Task. Count the lines below containing "Future". Number only.

Records for processing.
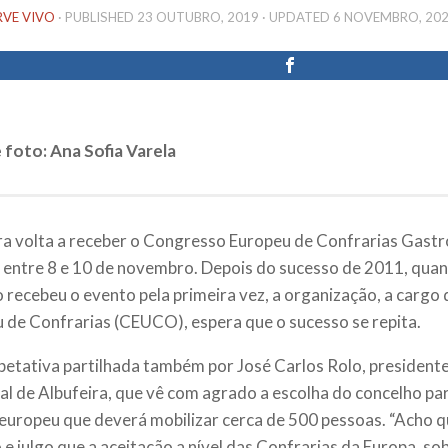
RVE VIVO
· PUBLISHED
23 OUTUBRO, 2019
· UPDATED
6 NOVEMBRO, 20
 foto: Ana Sofia Varela
ra volta a receber o Congresso Europeu de Confrarias Gast
, entre 8 e 10 de novembro. Depois do sucesso de 2011, qua
o recebeu o evento pela primeira vez, a organização, a cargo
 de Confrarias (CEUCO), espera que o sucesso se repita.
etativa partilhada também por José Carlos Rolo, presiden
al de Albufeira, que vê com agrado a escolha do concelho pa
europeu que deverá mobilizar cerca de 500 pessoas. “Acho 
 e julgo que a aceitação a nível das Confrarias da Europa, so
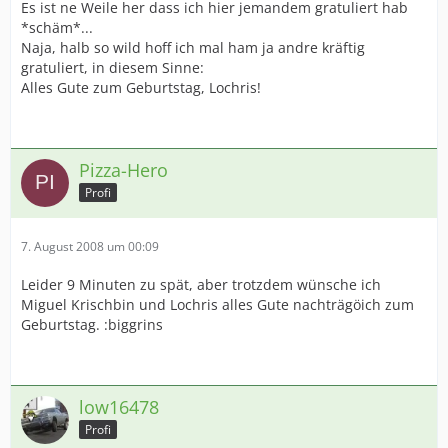
Es ist ne Weile her dass ich hier jemandem gratuliert hab
*schäm*...
Naja, halb so wild hoff ich mal ham ja andre kräftig
gratuliert, in diesem Sinne:
Alles Gute zum Geburtstag, Lochris!
Pizza-Hero
Profi
7. August 2008 um 00:09
Leider 9 Minuten zu spät, aber trotzdem wünsche ich
Miguel Krischbin und Lochris alles Gute nachträgöich zum
Geburtstag. :biggrins
low16478
Profi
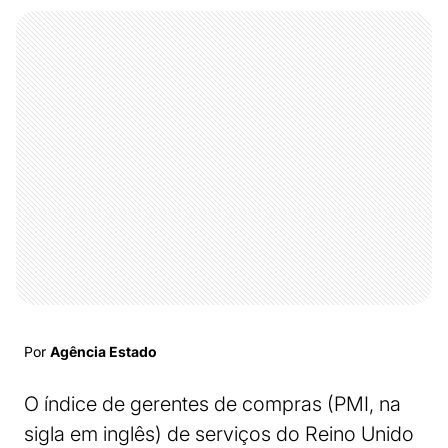
Por
Agência Estado
O índice de gerentes de compras (PMI, na
sigla em inglês) de serviços do Reino Unido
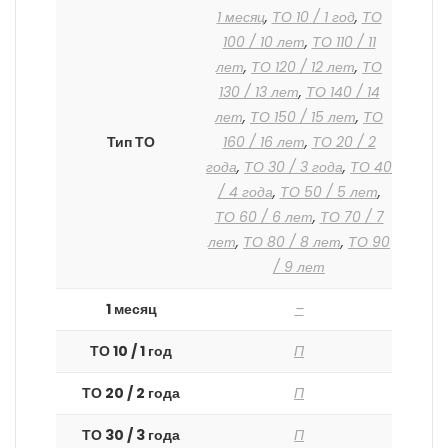
1 месяц
,
ТО 10 / 1 год
,
ТО
100 / 10 лет
,
ТО 110 / 11
лет
,
ТО 120 / 12 лет
,
ТО
130 / 13 лет
,
ТО 140 / 14
лет
,
ТО 150 / 15 лет
,
ТО
Тип ТО
160 / 16 лет
,
ТО 20 / 2
года
,
ТО 30 / 3 года
,
ТО 40
/ 4 года
,
ТО 50 / 5 лет
,
ТО 60 / 6 лет
,
ТО 70 / 7
лет
,
ТО 80 / 8 лет
,
ТО 90
/ 9 лет
1 месяц
–
ТО 10 / 1 год
П
ТО 20 / 2 года
П
ТО 30 / 3 года
П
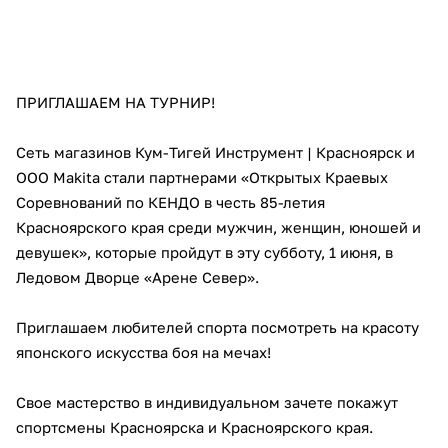
об оплате Плайтом
ПРИГЛАШАЕМ НА ТУРНИР!
Остались вопросы?
25
8 800 302-02-51
Сеть магазинов Кум-Тигей Инструмент | Красноярск и
plait.ru
раз в 2
ООО Makita стали партнерами «Открытых Краевых
недели
Соревнований по КЕНДО в честь 85-летия
Красноярского края среди мужчин, женщин, юношей и
девушек», которые пройдут в эту субботу, 1 июня, в
Ледовом Дворце «Арене Север».
Приглашаем любителей спорта посмотреть на красоту
японского искусства боя на мечах!
Свое мастерство в индивидуальном зачете покажут
спортсмены Красноярска и Красноярского края.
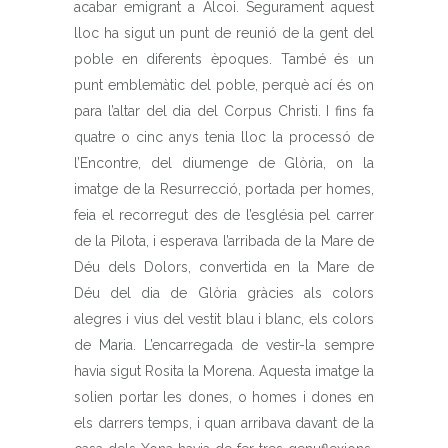
acabar emigrant a Alcoi. Segurament aquest
lloc ha sigut un punt de reunió de la gent del
poble en diferents èpoques. També és un
punt emblemàtic del poble, perquè ací és on
para l’altar del dia del Corpus Christi. I fins fa
quatre o cinc anys tenia lloc la processó de
l’Encontre, del diumenge de Glòria, on la
imatge de la Resurrecció, portada per homes,
feia el recorregut des de l’església pel carrer
de la Pilota, i esperava l’arribada de la Mare de
Déu dels Dolors, convertida en la Mare de
Déu del dia de Glòria gràcies als colors
alegres i vius del vestit blau i blanc, els colors
de Maria. L’encarregada de vestir-la sempre
havia sigut Rosita la Morena. Aquesta imatge la
solien portar les dones, o homes i dones en
els darrers temps, i quan arribava davant de la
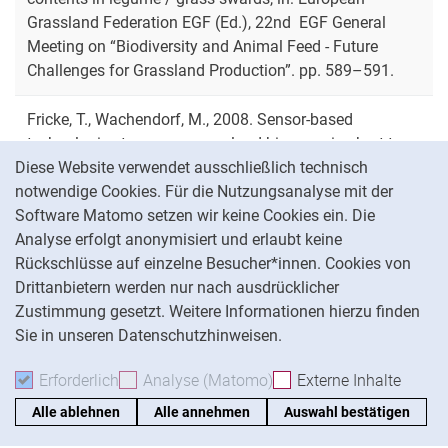
Grassland Federation EGF (Ed.), 22nd EGF General
Meeting on “Biodiversity and Animal Feed - Future
Challenges for Grassland Production”. pp. 589–591.
Fricke, T., Wachendorf, M., 2008. Sensor-based
technologies to assess grassland biomass in short term
Cookie-Hinweis
leys, in: European Grassland Federation EGF (Ed.),
Diese Website verwendet ausschließlich technisch
22nd EGF General Meeting on “Biodiversity and Animal
notwendige Cookies. Für die Nutzungsanalyse mit der
Feed - Future Challenges for Grassland Production”. pp.
Software Matomo setzen wir keine Cookies ein. Die
191–193.
Analyse erfolgt anonymisiert und erlaubt keine
Rückschlüsse auf einzelne Besucher*innen. Cookies von
Drittanbietern werden nur nach ausdrücklicher
Biewer, S., Fricke, T., Wachendorf, M., 2008. Analysis of
Zustimmung gesetzt. Weitere Informationen hierzu finden
hyperspectral data to estimate dry matter yield of
Sie in unseren Datenschutzhinweisen.
legume-grass swards, in: European Grassland
Federation EGF (Ed.), 22nd EGF General Meeting on
Erforderlich
Erforderliche Cookies akzeptieren
Analyse (Matomo)
Analyse-Cookies akzepti
Externe Inhalte
: Exte
“Biodiversity and Animal Feed - Future Challenges for
Grassland Production”. pp. 568–570.
Alle ablehnen
Alle annehmen
Auswahl bestätigen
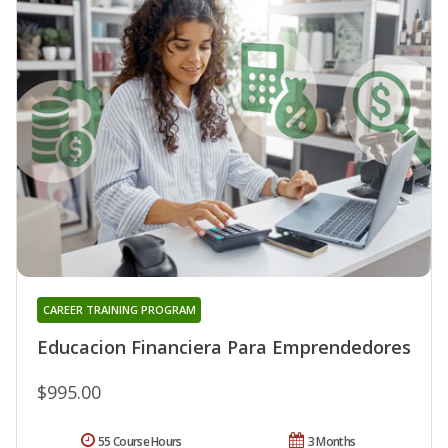
CAREER TRAINING PROGRAM
Educacion Financiera Para Emprendedores
$995.00
55 Course Hours
3 Months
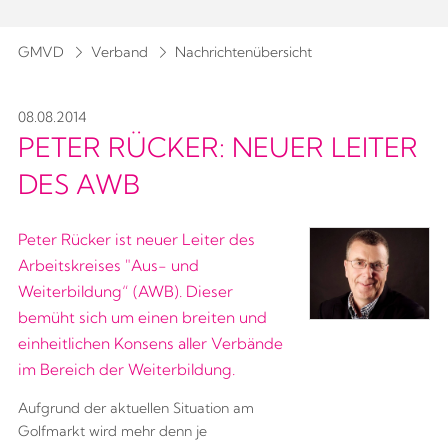
GMVD
Verband
Nachrichtenübersicht
08.08.2014
PETER RÜCKER: NEUER LEITER
DES AWB
Peter Rücker ist neuer Leiter des
Arbeitskreises "Aus- und
Weiterbildung“ (AWB). Dieser
bemüht sich um einen breiten und
einheitlichen Konsens aller Verbände
im Bereich der Weiterbildung.
Aufgrund der aktuellen Situation am
Golfmarkt wird mehr denn je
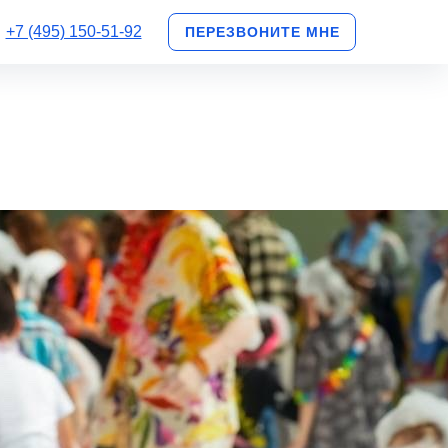
+7 (495) 150-51-92
ПЕРЕЗВОНИТЕ МНЕ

Solution. 3